I really wish the dev would extract the dependency injection portion of the project and flesh it out a bit. There are a lot of rough edges in there.

hintymad 1 day ago||
> Python async sucks

I always find this line of thought strange. It's as if the entire team hinges their technical decision on a single framework, when in reality it's relatively easy to overcome this level of difficulties. This reminds me of the Uber blunder - the same engineer/team switched Uber's database from MySQL to Postgres and then from Postgres to MySQL a few years later, both times claiming that the replaced DB "does not scale" or "sucks". In reality, though, both systems can work very well, and truth be told, Uber's scale was not large enough for either db to show the difference.

TZubiri 1 day ago|
The grass is always greener, because of greenshift, a phenomenon where the light dilates due to the universe expansion dilation of spacetime.
rick1290 18 hours ago||
I like mikro orm - cool to see you use that. I do prefer django however.

I see express as the backend. Why not nestjs? And are you using openapi at all for generating your frontend client?

What i've discovered is - any backend + orm should expose an openapi spec'd backend... and your frontend can autogen your client for you. Allows you to move extremely quick with the help of ai.

amai 11 hours ago||
Should be "Why we migrated from Django to Node.js".

Answer: Because Django doesn't support async by default.

neya 1 day ago||
Do yourself a favor and use Elixir. Elixir has almost the same top libraries from Python you need to work with AI. As a matter of fact, the Elixir versions are far less fragile and more reliable in production use cases. I documented my journey of writing an AI app using Elixir and listed out the top libraries you can use, especially if you're coming from Python:

https://medium.com/creativefoundry/i-tried-to-build-an-ai-pr...

coldtea 1 day ago||
If we ignore the ML/AI/array libs, where Python shines, the core development has really done nothing much for it since 3.0.

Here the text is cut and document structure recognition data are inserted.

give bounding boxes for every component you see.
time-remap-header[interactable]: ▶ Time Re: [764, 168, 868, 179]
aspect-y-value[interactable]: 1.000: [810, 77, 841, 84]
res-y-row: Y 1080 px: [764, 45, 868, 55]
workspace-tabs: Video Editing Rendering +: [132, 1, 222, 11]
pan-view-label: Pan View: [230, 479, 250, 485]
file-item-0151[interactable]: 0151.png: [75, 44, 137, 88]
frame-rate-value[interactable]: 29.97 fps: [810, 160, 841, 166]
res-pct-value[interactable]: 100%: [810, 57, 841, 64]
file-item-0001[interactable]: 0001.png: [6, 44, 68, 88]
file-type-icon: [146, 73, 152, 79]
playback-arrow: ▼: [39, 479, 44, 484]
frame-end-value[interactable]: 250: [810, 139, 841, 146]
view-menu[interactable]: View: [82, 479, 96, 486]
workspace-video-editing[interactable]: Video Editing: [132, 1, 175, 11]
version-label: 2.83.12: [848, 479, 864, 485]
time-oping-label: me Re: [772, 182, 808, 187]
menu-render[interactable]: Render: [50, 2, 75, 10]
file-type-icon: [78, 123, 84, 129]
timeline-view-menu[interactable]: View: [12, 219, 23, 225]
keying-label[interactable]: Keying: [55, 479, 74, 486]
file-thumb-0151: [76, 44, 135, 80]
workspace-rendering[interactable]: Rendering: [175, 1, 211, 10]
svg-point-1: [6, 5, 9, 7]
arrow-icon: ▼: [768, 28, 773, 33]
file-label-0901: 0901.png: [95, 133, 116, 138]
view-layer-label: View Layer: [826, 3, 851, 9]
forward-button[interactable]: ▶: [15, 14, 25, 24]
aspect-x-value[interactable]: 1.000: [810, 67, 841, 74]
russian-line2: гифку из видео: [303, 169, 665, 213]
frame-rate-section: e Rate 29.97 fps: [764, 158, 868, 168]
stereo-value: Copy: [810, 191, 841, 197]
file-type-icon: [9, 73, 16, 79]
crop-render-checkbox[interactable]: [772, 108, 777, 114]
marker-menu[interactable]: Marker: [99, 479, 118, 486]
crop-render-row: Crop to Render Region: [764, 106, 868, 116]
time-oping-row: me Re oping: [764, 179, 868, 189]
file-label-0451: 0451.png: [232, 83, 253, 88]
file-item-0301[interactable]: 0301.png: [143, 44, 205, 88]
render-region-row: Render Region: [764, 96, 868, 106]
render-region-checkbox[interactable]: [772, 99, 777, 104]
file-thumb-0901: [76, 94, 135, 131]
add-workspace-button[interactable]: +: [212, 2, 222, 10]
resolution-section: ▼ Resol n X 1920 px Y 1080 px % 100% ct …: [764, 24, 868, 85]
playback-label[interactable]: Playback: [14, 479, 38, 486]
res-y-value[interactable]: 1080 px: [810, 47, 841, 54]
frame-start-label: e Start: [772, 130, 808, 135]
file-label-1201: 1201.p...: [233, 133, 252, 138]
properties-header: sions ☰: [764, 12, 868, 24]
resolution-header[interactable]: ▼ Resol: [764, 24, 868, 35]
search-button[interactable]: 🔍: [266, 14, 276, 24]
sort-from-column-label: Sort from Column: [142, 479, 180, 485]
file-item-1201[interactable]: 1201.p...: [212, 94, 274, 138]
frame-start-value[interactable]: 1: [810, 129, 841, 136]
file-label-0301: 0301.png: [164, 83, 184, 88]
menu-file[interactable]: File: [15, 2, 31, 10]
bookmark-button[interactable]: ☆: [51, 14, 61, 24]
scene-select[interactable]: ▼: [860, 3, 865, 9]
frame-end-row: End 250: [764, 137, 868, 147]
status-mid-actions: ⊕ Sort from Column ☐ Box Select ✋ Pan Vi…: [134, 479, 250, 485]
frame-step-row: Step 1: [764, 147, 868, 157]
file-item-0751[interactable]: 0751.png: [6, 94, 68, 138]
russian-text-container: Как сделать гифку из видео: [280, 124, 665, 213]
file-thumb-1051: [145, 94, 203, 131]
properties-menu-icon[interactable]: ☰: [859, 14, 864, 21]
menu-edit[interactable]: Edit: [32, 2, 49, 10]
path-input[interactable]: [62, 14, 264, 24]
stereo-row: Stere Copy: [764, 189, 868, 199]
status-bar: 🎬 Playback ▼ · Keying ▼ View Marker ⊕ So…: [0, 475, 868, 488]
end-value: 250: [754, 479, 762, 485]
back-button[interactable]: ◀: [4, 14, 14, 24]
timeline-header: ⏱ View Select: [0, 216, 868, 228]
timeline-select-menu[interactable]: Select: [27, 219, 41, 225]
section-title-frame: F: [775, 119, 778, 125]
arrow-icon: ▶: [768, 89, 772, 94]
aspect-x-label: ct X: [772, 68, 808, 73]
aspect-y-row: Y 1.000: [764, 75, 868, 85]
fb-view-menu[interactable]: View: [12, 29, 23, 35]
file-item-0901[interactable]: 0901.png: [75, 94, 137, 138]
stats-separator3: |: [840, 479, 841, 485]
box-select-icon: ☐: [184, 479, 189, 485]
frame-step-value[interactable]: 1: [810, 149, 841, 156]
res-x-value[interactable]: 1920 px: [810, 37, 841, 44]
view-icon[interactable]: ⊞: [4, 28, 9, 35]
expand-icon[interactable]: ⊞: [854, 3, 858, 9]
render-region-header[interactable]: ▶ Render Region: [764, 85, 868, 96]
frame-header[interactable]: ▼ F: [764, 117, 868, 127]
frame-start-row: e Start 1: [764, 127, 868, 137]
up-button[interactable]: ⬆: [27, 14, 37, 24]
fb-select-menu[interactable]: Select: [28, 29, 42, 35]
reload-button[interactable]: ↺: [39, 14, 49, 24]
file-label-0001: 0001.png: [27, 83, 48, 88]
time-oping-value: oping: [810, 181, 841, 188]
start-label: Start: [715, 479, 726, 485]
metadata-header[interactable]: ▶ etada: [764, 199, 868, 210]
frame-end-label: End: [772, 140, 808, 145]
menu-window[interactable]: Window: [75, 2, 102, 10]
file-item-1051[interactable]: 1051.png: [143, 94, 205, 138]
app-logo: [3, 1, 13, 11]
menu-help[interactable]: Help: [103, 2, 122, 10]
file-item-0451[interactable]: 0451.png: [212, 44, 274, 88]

Despite MS, Guido and co throwing their weight, still none of the somewhat promised 5x speedup across the board (more like 1.5x at best), the async story is still a mess (see TFA), the multiple-interpreters/GIL-less is too little, too late, the ecosystem still doesn't settled on a single dependency and venv manager (just make uv standard and be done with it), types are a ham-fisted experience, and so on, and so forth...

est 19 hours ago||
> You gotta write sync_to_async and async_to_sync everywhere.

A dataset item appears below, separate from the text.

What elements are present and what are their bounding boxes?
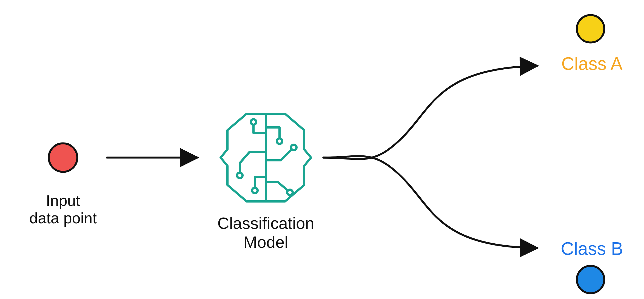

I have a a simple wrapper that allows you write once and works for both sync/async https://blog.est.im/2025/stdout-04

hnidiots3 16 hours ago|
> We did this so we can scale.

lol sounds more like a bunch of front end developers who don’t know what they are doing wanted to use a language they use on the front end on the backend.

m463 15 hours ago|
I wonder about situations like this.

I always wanted an emacs with python as the underlying language. Is emacs brilliant choosing lisp or outdated?